Scan the records for the word "those". Report each line where it occurs.

__Dataset entries__.
§
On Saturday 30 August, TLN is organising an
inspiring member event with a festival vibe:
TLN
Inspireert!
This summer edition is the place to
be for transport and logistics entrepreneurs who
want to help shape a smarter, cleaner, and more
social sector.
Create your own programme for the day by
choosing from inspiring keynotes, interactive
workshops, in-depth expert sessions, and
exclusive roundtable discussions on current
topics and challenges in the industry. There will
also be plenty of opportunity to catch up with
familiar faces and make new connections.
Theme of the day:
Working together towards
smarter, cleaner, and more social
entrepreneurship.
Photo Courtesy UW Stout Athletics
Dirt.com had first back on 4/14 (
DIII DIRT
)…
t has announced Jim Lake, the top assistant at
§
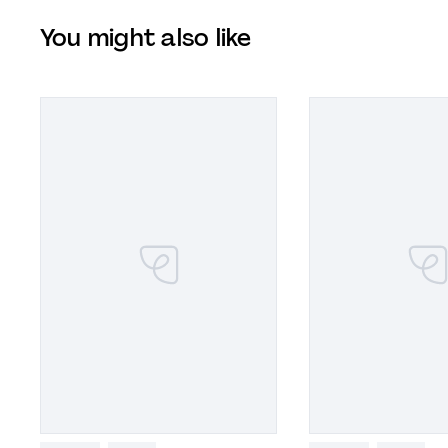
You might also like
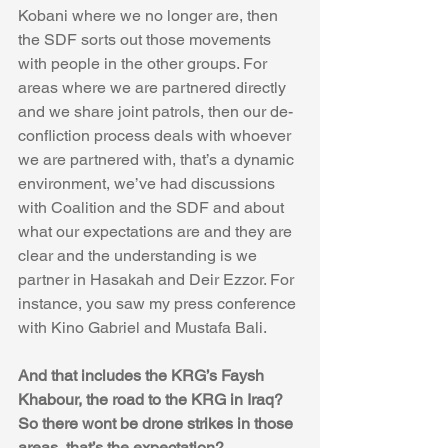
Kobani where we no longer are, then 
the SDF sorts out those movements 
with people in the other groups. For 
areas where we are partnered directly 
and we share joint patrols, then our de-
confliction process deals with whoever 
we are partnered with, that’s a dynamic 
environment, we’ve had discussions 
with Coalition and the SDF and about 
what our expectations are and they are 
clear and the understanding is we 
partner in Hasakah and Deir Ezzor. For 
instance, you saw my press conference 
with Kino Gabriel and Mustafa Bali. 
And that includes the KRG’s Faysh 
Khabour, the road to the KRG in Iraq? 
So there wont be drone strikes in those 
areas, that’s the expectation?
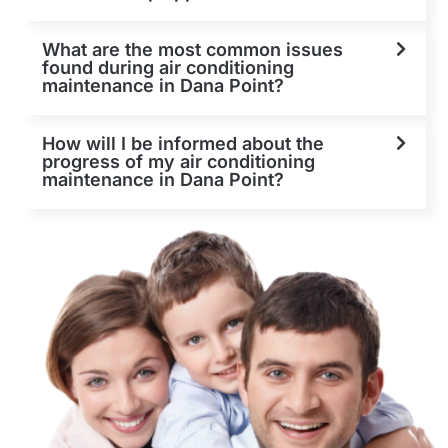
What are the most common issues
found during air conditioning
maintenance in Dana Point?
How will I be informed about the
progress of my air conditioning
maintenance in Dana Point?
§
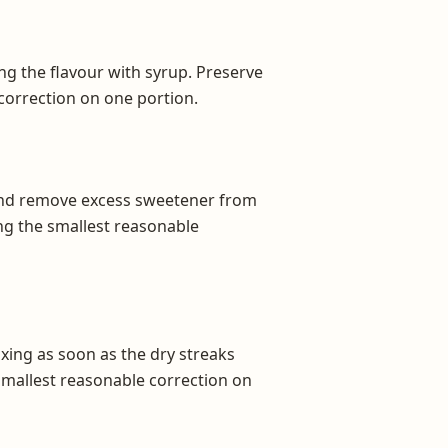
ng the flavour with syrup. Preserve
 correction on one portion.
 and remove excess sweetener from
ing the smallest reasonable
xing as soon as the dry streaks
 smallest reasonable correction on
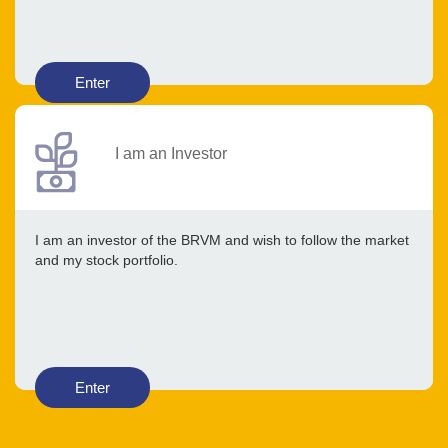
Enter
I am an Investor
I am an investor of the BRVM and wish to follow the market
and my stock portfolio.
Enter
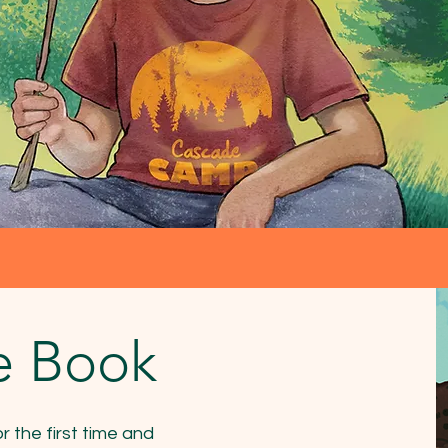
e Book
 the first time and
§
__ANSWER SECTION__.
the SDF sorts out those movements 
So there wont be drone strikes in those 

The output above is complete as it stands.